>>>>>
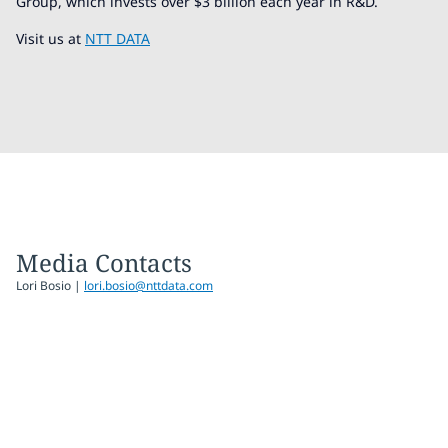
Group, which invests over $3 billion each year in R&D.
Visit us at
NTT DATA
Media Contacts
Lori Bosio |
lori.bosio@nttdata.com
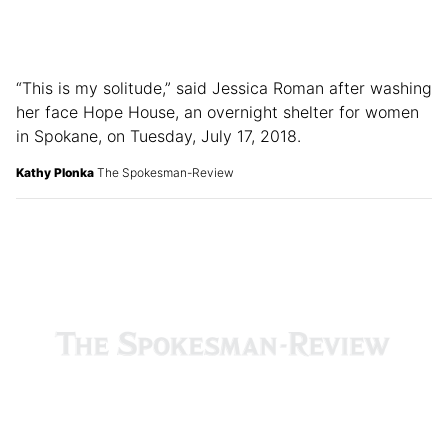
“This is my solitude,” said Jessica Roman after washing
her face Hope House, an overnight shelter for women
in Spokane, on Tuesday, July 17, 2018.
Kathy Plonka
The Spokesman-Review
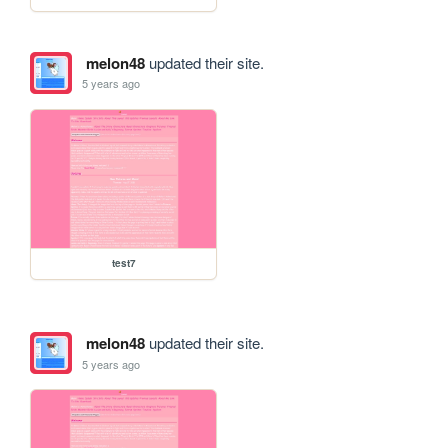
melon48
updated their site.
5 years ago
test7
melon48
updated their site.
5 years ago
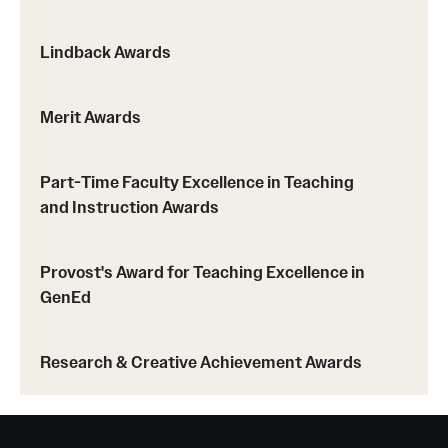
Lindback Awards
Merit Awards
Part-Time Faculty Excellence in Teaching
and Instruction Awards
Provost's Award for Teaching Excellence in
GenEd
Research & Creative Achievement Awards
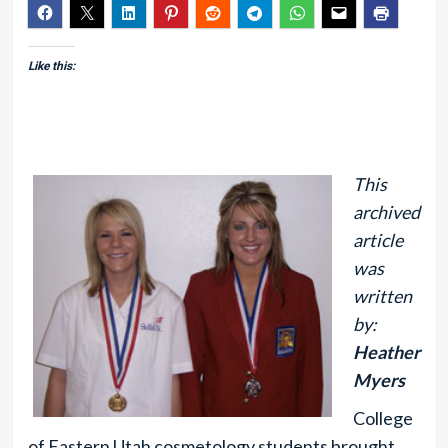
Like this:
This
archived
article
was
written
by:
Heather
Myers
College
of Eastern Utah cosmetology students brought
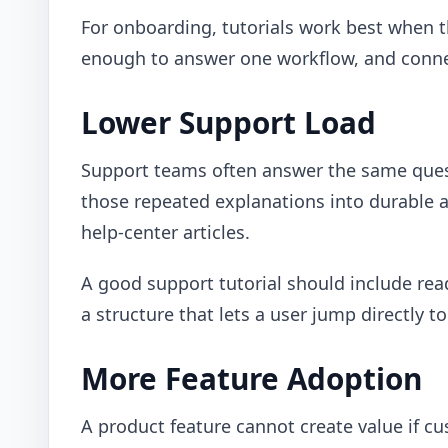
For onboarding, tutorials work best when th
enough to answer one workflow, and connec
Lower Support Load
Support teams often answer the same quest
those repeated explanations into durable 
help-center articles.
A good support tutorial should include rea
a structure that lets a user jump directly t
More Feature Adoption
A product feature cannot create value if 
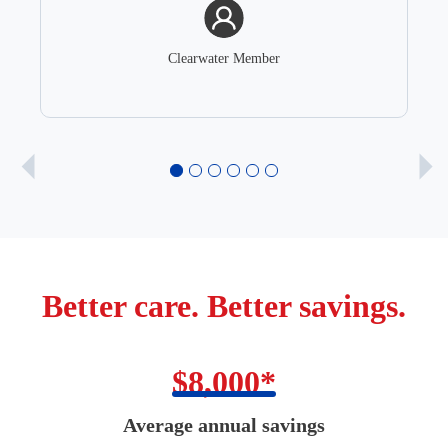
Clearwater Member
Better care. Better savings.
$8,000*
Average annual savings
<<<<<
>>>>>
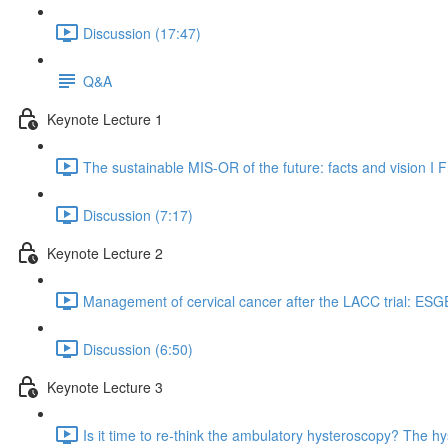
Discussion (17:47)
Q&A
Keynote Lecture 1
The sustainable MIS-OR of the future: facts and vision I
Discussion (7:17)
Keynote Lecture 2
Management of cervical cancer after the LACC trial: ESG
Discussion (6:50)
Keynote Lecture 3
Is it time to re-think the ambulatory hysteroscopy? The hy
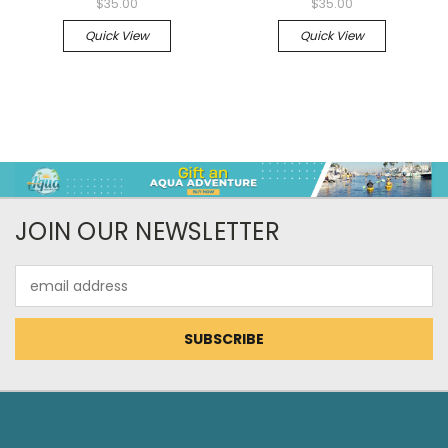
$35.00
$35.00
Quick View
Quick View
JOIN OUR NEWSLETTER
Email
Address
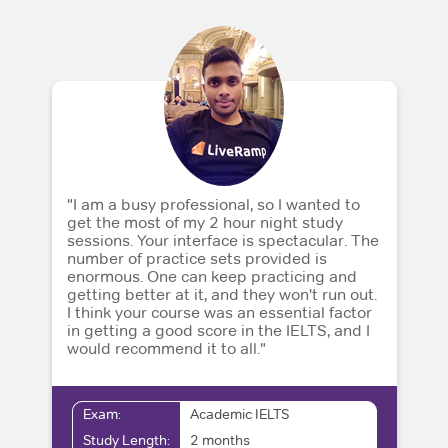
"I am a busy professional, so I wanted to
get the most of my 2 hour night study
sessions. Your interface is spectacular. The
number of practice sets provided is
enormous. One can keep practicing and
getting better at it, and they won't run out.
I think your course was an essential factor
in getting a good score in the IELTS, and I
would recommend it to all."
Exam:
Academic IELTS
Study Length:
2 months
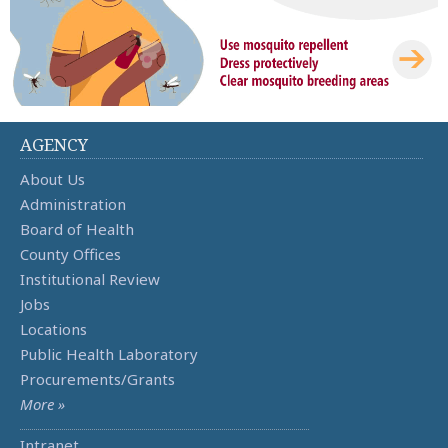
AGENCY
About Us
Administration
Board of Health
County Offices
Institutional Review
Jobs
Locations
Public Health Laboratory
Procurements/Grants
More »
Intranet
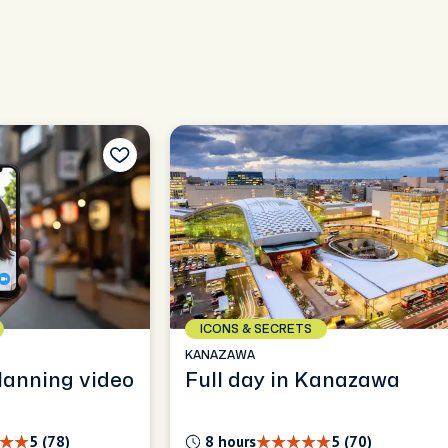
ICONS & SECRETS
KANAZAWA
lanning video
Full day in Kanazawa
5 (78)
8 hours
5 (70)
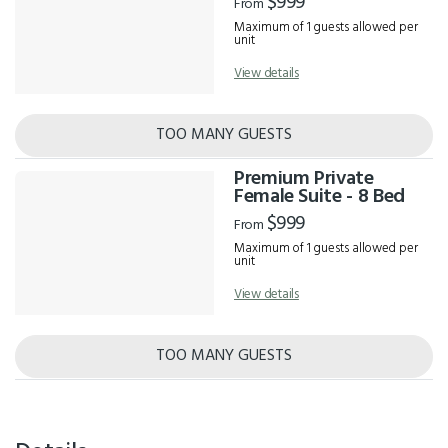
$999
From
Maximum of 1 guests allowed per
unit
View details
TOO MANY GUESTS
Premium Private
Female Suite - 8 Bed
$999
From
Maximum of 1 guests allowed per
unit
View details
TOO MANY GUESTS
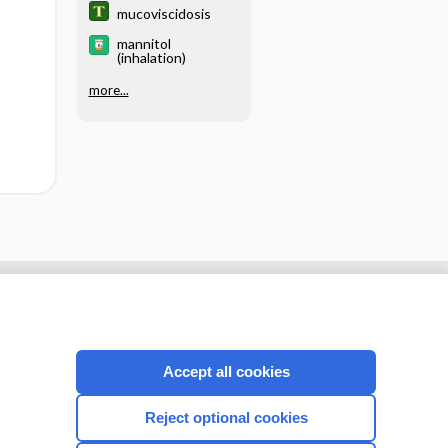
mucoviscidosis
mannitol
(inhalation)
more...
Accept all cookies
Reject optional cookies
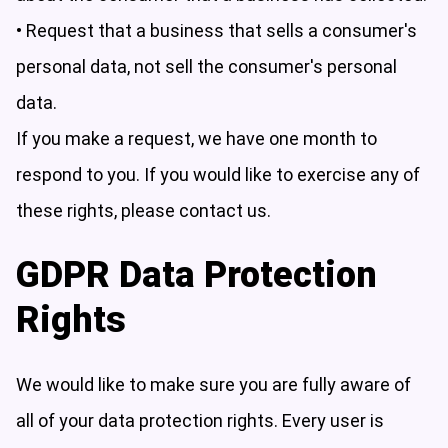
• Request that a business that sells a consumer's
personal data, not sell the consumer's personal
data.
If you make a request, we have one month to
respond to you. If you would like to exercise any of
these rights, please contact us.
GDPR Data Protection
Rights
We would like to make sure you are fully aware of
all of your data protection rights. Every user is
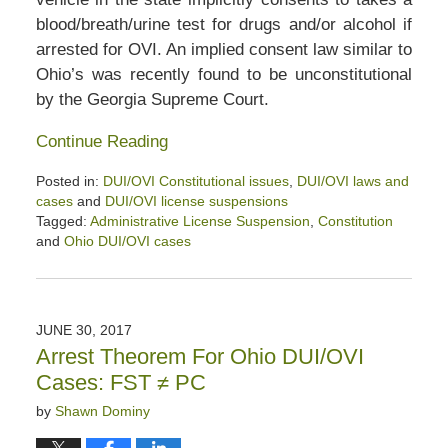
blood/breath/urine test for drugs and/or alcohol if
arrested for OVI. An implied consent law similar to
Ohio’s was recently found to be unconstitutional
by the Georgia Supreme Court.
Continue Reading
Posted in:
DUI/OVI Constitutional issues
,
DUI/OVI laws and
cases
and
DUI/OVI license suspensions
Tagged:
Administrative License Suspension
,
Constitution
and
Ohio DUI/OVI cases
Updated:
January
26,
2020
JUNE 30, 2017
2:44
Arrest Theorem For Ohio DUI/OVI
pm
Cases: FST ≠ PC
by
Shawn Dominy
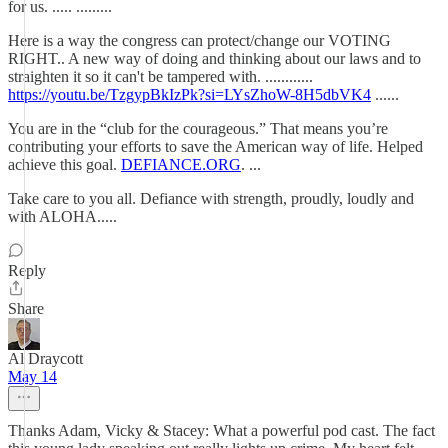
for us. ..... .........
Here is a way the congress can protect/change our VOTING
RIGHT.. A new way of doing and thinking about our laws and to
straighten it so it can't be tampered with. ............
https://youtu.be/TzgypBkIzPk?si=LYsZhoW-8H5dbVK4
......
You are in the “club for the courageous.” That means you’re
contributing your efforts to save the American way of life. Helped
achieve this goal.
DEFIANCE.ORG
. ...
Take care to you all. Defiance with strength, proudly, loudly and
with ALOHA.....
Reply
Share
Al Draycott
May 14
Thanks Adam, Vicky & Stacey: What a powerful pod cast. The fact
<<<<<
>>>>>
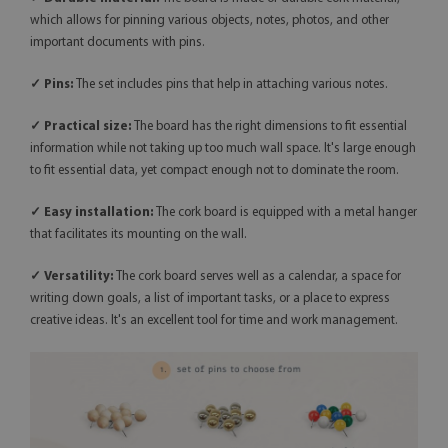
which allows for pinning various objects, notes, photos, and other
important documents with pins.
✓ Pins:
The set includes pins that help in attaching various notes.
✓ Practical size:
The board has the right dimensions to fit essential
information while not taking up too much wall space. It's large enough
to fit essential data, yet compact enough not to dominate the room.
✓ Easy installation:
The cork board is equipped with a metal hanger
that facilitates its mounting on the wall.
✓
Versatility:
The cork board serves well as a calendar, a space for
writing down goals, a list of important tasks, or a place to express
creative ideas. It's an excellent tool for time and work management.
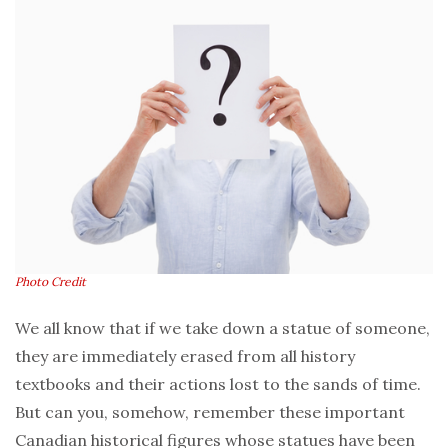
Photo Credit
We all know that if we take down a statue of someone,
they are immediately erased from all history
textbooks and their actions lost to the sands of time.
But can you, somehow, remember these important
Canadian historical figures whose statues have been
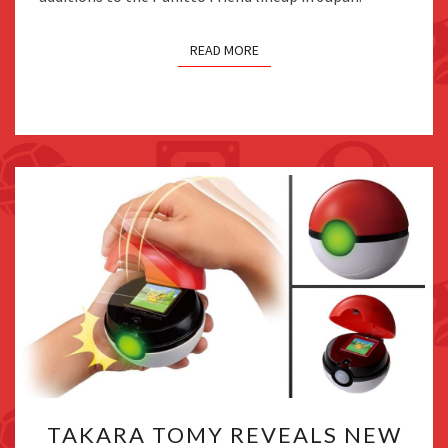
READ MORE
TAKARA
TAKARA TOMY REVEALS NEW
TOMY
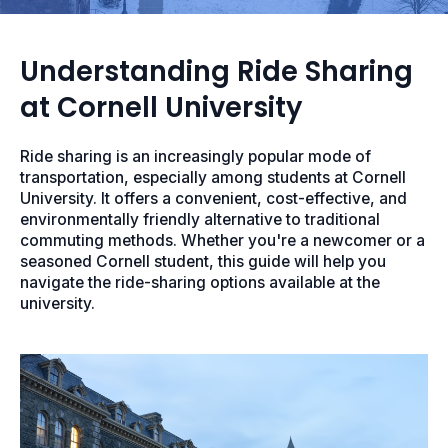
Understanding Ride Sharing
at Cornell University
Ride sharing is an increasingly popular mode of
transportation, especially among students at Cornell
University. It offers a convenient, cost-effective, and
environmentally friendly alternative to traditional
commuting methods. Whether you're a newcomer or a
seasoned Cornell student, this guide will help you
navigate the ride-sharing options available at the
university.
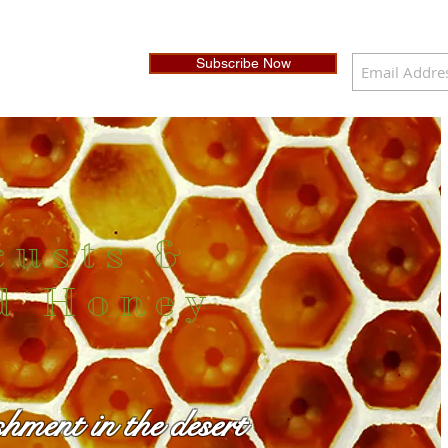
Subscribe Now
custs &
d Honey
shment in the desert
<<<<<
Beginning at the line with "straighten it so" and ending at the line with "Thanks Adam, Vicky", reproduce each line of the data above exactly, and add no other lines.

Answer to this exercise:
straighten it so it can't be tampered with. ............
https://youtu.be/TzgypBkIzPk?si=LYsZhoW-8H5dbVK4
......
You are in the “club for the courageous.” That means you’re
contributing your efforts to save the American way of life. Helped
achieve this goal.
DEFIANCE.ORG
. ...
Take care to you all. Defiance with strength, proudly, loudly and
with ALOHA.....
Reply
Share
Al Draycott
May 14
Thanks Adam, Vicky & Stacey: What a powerful pod cast. The fact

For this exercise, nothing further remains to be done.